When Steve Walker became CEO of Amicus Horizon, he made a clear and simple decision.
Stop saying ‘stock’.
In housing associations, homes are often referred to as stock.
It’s cold and clinical. As if they’re dealing in tins of beans, not places where people live their lives.
When Steve took over, he insisted, everyone in the organisation would call them ‘homes’.
‘We don’t manage stock,’ he’d enthuse. ‘We provide homes.’
That one word changed everything.
Words Matter More Than You Think
This wasn’t about rebranding or a clever internal campaign. It was about culture.
Changing 'stock' to 'homes' reminded everyone what their work was really about. Not assets. Not units. But people. Families. Lives.
It channelled how staff spoke.
It challenged how decisions were made.
It changed the way they felt about what they were doing.
Words do more than describe culture.
They create it.
You’ve experienced it. Say something one way and it sounds hollow. Say it differently and it lands.
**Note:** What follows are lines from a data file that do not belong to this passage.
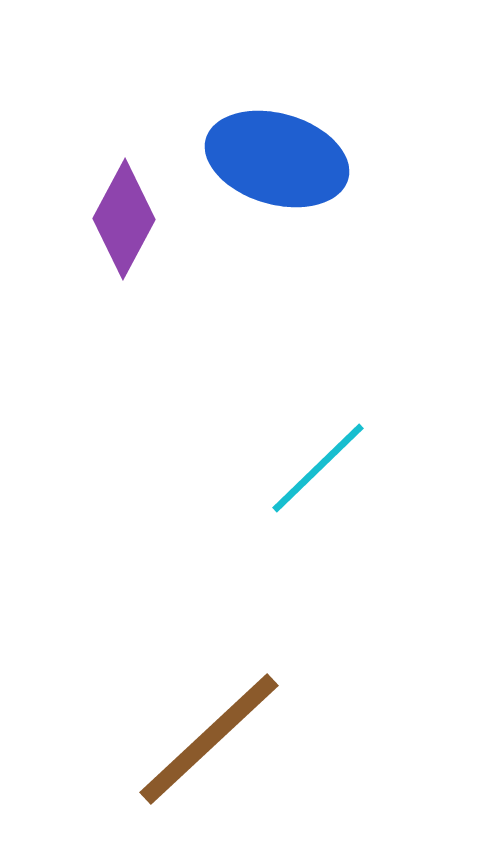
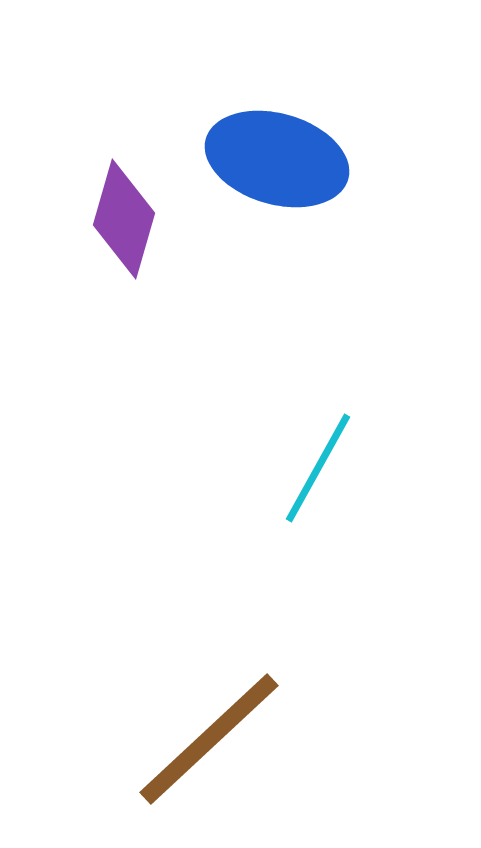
purple diamond: rotated 12 degrees counterclockwise
cyan line: rotated 17 degrees counterclockwise
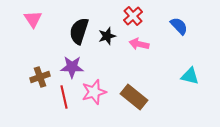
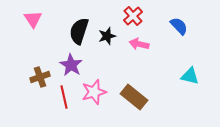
purple star: moved 1 px left, 2 px up; rotated 30 degrees clockwise
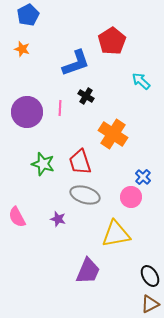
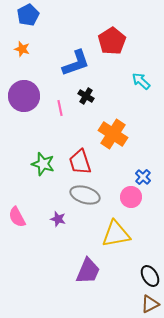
pink line: rotated 14 degrees counterclockwise
purple circle: moved 3 px left, 16 px up
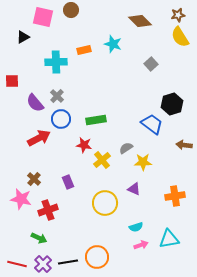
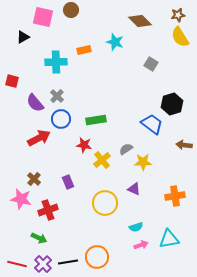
cyan star: moved 2 px right, 2 px up
gray square: rotated 16 degrees counterclockwise
red square: rotated 16 degrees clockwise
gray semicircle: moved 1 px down
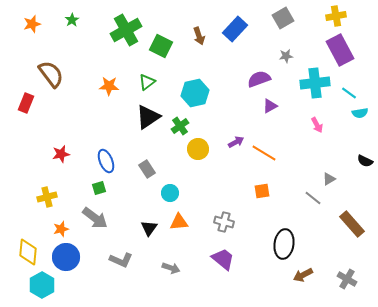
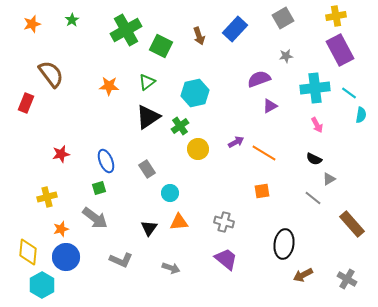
cyan cross at (315, 83): moved 5 px down
cyan semicircle at (360, 113): moved 1 px right, 2 px down; rotated 70 degrees counterclockwise
black semicircle at (365, 161): moved 51 px left, 2 px up
purple trapezoid at (223, 259): moved 3 px right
Here are a few more examples where a single word can change how people think, feel or act.
Patients → Customers
Some NHS Trusts started calling patients customers. It was controversial. But it raised a good question. ‘If you were paying directly for this service, would you expect to be treated differently?’
Staff → Colleagues
Staff sounds like a hierarchy. Colleagues feels like shared purpose. Used with sincerity, it shifts how people relate to each other.
Complaint → Feedback
A complaint feels like a problem. Feedback feels like a conversation. One word opens up curiosity instead of defensiveness.
Spend → Invest
You don’t spend on training. You invest in people. 😉 That shift alone can change how budgets are approved and how training is valued.
Diet → Fuel plan
This one’s a little playful. But powerful. A diet feels restrictive. A fuel plan sounds intentional. Same goal. Different feeling.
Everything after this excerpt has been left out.